For example, assuming that received signal, Pyy(f), may be approximated as
Pyy(f)=k·Pxx(f)+Pnsns(f)+Pnpnp(f)  (10)
where Pxx(f) is the spectrum of the telemetry signal whose shape is produced analytically; Pnsns(f) is the spectrum of an unknown wideband smooth component; and Pnpnp(f) is the spectrum of a component containing large peaks. The scaling coefficient k may be obtained by solving the following inverse problem:
{k,Pnsns(f),Pnpnp(f)}=argmin(∥Pyy(f)−k·Pxx(f)−Pnsns(f)+Pnpnp(f)∥)  (11)

Then, the spectrum of the received noise can be obtained by subtracting the estimated telemetry signal from the observed spectrum:
Pnn(f)Pyy(f)−k·Pxx(f)  (12)

In another embodiment, a noise cancellation method, such as a constant modulus, may be used to estimate Pxx(f). The noise spectrum may then be estimated as before using equation (12).

In 712, the telemetry mode and parameters may be configured based at least partially on the noise portion. A telemetry mode and parameters may be determined and implemented based on the spectrum estimates and noise. The telemetry mode and parameters may include one or more of a modulation type for transmitting the signal, a frequency band for transmitting the signal, a bit rate for transmitting the signal, a modulation rate for transmitting the signal, a carrier rate for transmitting the signal, a symbol rate for transmitting the signal, an amplitude for transmitting the signal, a pulse shape for transmitting the signal, a cyclic prefix length for transmitting the signal, a number of subcarriers for transmitting the signal, active subcarriers for transmitting the signal, a bandwidth for transmitting the signal, and the like. For example, the telemetry mode and parameters may include an optimal frequency bitrate pair, SNR/Watt ratio, highest bitrate, and/or highest SNR. In a dual telemetry situation, the telemetry mode and parameters may include an optimal transmission method, e.g., mud pulse or EM, and an optimal frequency and bitrate. In an EM multi-pad system, the telemetry mode and parameters may include frequency and bitrate options that maximize total throughput for the tools. Any of these may allow the downhole tool 140 to transmit with lower amplitude, which may save power.

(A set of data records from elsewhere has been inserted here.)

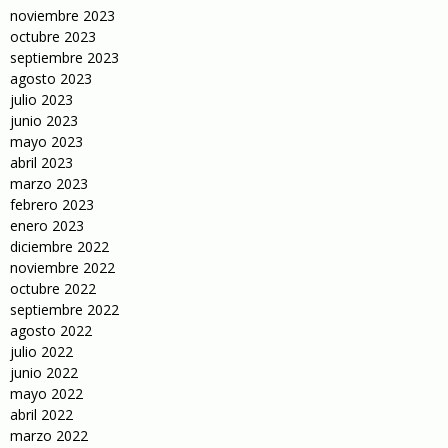
noviembre 2023
octubre 2023
septiembre 2023
agosto 2023
julio 2023
junio 2023
mayo 2023
abril 2023
marzo 2023
febrero 2023
enero 2023
diciembre 2022
noviembre 2022
octubre 2022
septiembre 2022
agosto 2022
julio 2022
junio 2022
mayo 2022
abril 2022
marzo 2022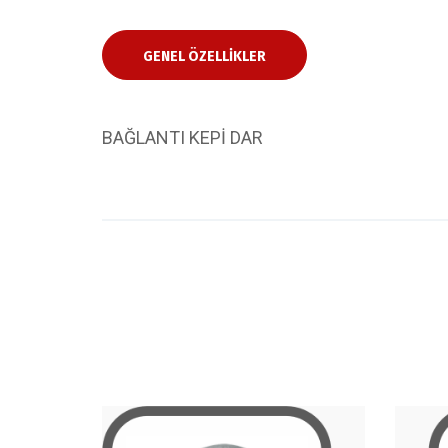
GENEL ÖZELLIKLER
BAĞLANTI KEPİ DAR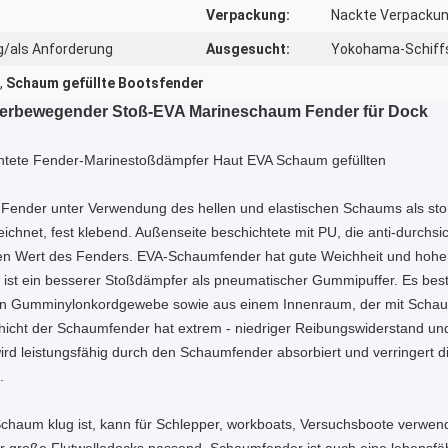
Verpackung:
Nackte Verpackun
/als Anforderung
Ausgesucht:
Yokohama-Schiff
,
Schaum gefüllte Bootsfender
d herbewegender Stoß-EVA Marineschaum Fender für Dock
chtete Fender-Marinestoßdämpfer Haut EVA Schaum gefüllten
in Fender unter Verwendung des hellen und elastischen Schaums als s
ichnet, fest klebend. Außenseite beschichtete mit PU, die anti-durchsic
den Wert des Fenders. EVA-Schaumfender hat gute Weichheit und hohe
 ist ein besserer Stoßdämpfer als pneumatischer Gummipuffer. Es bes
ten Gumminylonkordgewebe sowie aus einem Innenraum, der mit Schaum
cht der Schaumfender hat extrem - niedriger Reibungswiderstand und
ird leistungsfähig durch den Schaumfender absorbiert und verringert di
.
chaum klug ist, kann für Schlepper, workboats, Versuchsboote verwend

The spectrum estimates may be used to determine a type of noise in the received signals. The type of noise may be used to determine, suggest, and implement one or more noise compensation methods. For example, the one or more noise compensation methods may include bit interleaving and ECC implemented in the transmitter, optimal block size to minimize latency, selecting an optimal carrier frequency and modulation type and bit rate, selecting subcarriers and assigning bit loading to those carriers in an OFDM signal, or frequency hopping for varying or unpredictable noise.

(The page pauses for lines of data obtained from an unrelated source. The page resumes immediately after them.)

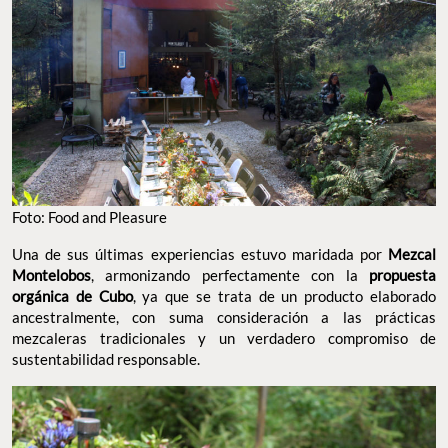
Foto: Food and Pleasure
Una de sus últimas experiencias estuvo maridada por
Mezcal
Montelobos
, armonizando perfectamente con la
propuesta
orgánica de Cubo
, ya que se trata de un producto elaborado
ancestralmente, con suma consideración a las prácticas
mezcaleras tradicionales y un verdadero compromiso de
sustentabilidad responsable.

An estimation of the effectiveness of the telemetry mode and parameters may be provided. For example, the estimation may include a depth at which the telemetry mode and parameters would become undesirable, e.g., low SNR. The signal attenuation with depth may be based on an EM propagation model specific to a formation being drilled, a general model which assumes a homogenous formation, and the like. Once determined, the telemetry mode and parameters may be transmitted to the one or more downhole tools, for example, via the downlink telemetry signal.

In 714, in response to configuring the telemetry mode and/or parameters, a signal may be transmitted to the downhole tool 140 to cause the downhole tool 140 to perform a drilling action. The drilling actions are described above.

FIG. 8 illustrates another example of a method 800 using an analytical telemetry spectrum for estimating a spectrum of a telemetry signal and configuring transmission signals, according to an embodiment. For example, in a case of low SNR, demodulation of the telemetry symbols may not be possible. In this case, a telemetry spectrum may be estimated using statistical prior knowledge on the signal waveform.

After the process begins, in 802, a signal may be received from one or more downhole tools in a wellbore. The received signal may include a telemetry portion and a noise portion. The received signal may include a telemetry portion and a noise portion. The received signal may be any type of signal, for example, an EM signal, a mud pulse signal, etc. The received signal may be transmitted from any type of tool within the wellbore. For example, the received signal may be transmitted by one or more MWD tools 154, one or more LWD tools 152, etc. The signal may be received by any type of receiver (e.g., sensors 160, 162). For example, the signal may be received by one or more EM sensors, one or more deep electrodes, etc. The signal may be detected by measuring a raw voltage across two electrodes.

In 804, an analytical telemetry spectrum may be generated. The analytical telemetry spectrum may be generated assuming that symbols are drawn from a uniform probability distribution. Providing that the pulse shape may be known and the symbols are drawn from a uniform probability distribution, the shape of a telemetry spectrum or theoretical telemetry spectrum may be produced analytically. For example, the telemetry spectrum may be produced using a Monte-Carlo simulation, closed-form solution, or other analytical solution.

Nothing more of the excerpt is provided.